Friday, March 30, 2012
Business Snatches Up Carp
Blair Jamieson holds a silver carp which feeds on algae and can weigh upward of 20kg.
Almost 20,000 small grass and silver carp are being sent by a fish breeding business to a start-up land-based aquaculture business in Nelson.
If the venture is successful, Warkworth fish breeders Gray and Blair Jamieson say a new $600,000 aquaculture business could be established at Warkworth.
The first 3000 fish were counted and loaded into tanks for the journey to Gardens of the World at Hope, near Nelson.
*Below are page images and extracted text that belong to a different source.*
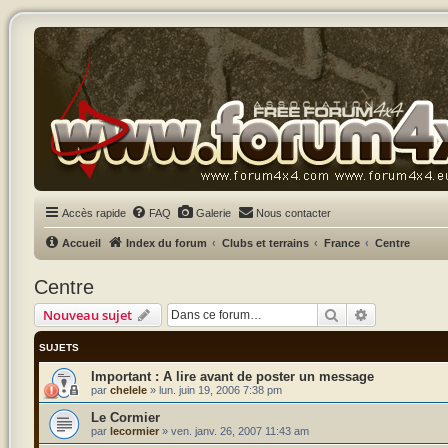
Accès rapide
FAQ
Galerie
Nous contacter
Accueil
Index du forum
Clubs et terrains
France
Centre
Centre
Rechercher
Recherche a
Nouveau sujet
SUJETS
A lire avant de poster un message
par
chelele
»
lun. juin 19, 2006 7:38 pm
Le Cormier
par
lecormier
»
ven. janv. 26, 2007 11:43 am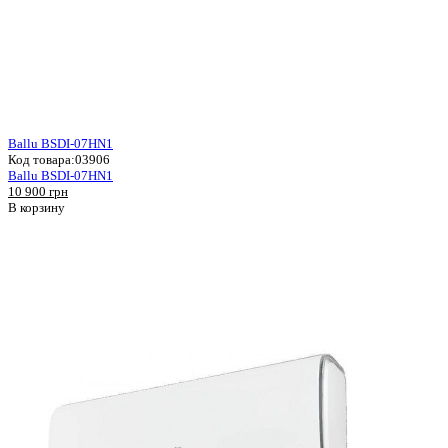
Ballu BSDI-07HN1
Код товара:
03906
Ballu BSDI-07HN1
10 900 грн
В корзину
While some will be used for clearing weed, about 90 per cent will be grown on, probably for supermarkets. Grass carp are a herbivorous Asian fish species. They have been used to clean waterways since being imported in the 1960s, but have not been bred as a food source in aquaculture, Blair Jamieson says.
They have advantages over carnivorous aquaculture fish stock which are fed large amounts of fish meal and fish oil processed from mainly wild caught fish.
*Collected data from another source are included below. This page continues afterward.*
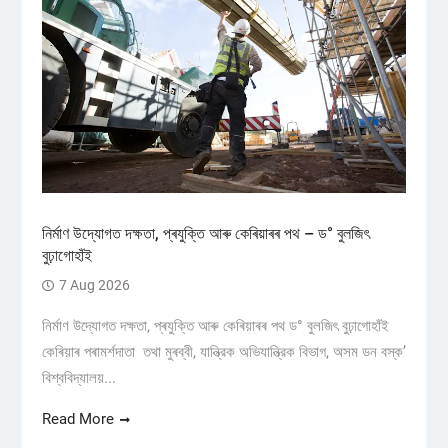
নিৰ্মাণ উদ্যোগত দক্ষতা, প্ৰযুক্তি আৰু কেৰিয়াৰৰ পথ – ড° বুলজিৎ
বুঢ়াগোহাঁই
7 Aug 2026
নিৰ্মাণ উদ্যোগত দক্ষতা, প্ৰযুক্তি আৰু কেৰিয়াৰৰ পথ ড° বুলজিৎ বুঢ়াগোহাঁই
কেৰিয়াৰ পৰামৰ্শদাতা তথা মুৰব্বী, যান্ত্রিক অভিযান্ত্রিক বিভাগ, অসম ডন বস্ক’
বিশ্ববিদ্যালয়...
Read More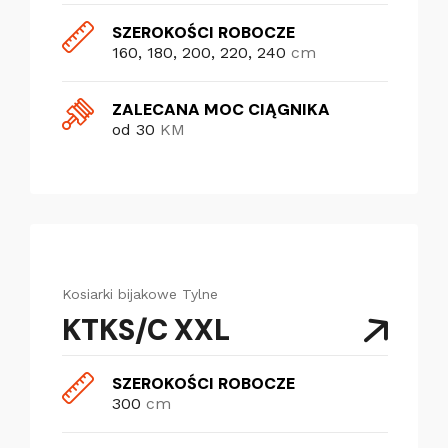
SZEROKOŚCI ROBOCZE
160, 180, 200, 220, 240
cm
ZALECANA MOC CIĄGNIKA
od 30
KM
Kosiarki bijakowe
Tylne
KTKS/C XXL
SZEROKOŚCI ROBOCZE
300
cm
The fish raised by the Jamiesons at New Zealand Waterways Restoration, the only one of its kind in the country, come from fish bred from the original 12 to 15 imports. The Mahurangi Technical Institute at Warkworth was involved in their successful breeding.
Grass carp shouldn't be confused with pest koi carp, Mahurangi Technical Institute director Paul Decker says.
New Zealand conditions are at the bottom end of their survival range and they are considered sterile here in the wild, needing specialist help to breed, says Mr Decker, a partner in the venture.
Grass carp can reach about 18kg. Silver carp, which eat only algae, can weigh slightly more. When grass carp have escaped, as they did in the Waikato River in the 1980s, they failed to breed, Mr Decker says. That's backed by the National Institute of Water and Atmospheric Research.
While many of the Jamiesons' clients are councils, they also undertake clearing of water bodies for private owners. That includes South Head's Lake Kereta which in 2008 was 75 per cent covered in hornwort weed up to 2m high. A recent NIWA report confirms 99.9 per cent of the weed is gone.
Grass and silver carp come under the Conservation Department's permitting system with permits generally costing up to $2000, Blair Jamieson says.
Although there have been instances when permits have been much higher, with permit conditions often prohibitive, he says.
Restrictions are needed, including those to protect native plants which native species like eels feed on, DOC spokeswoman Amy Cameron says.
But the department's concerns about grass carp aren't shared by the Royal Forest and Bird Protection Society.
"We don't have any serious issues with grass carp," Forest and Bird Auckland and Northland officer Nick Beveridge says.
"They don't breed here, nor do silver carp."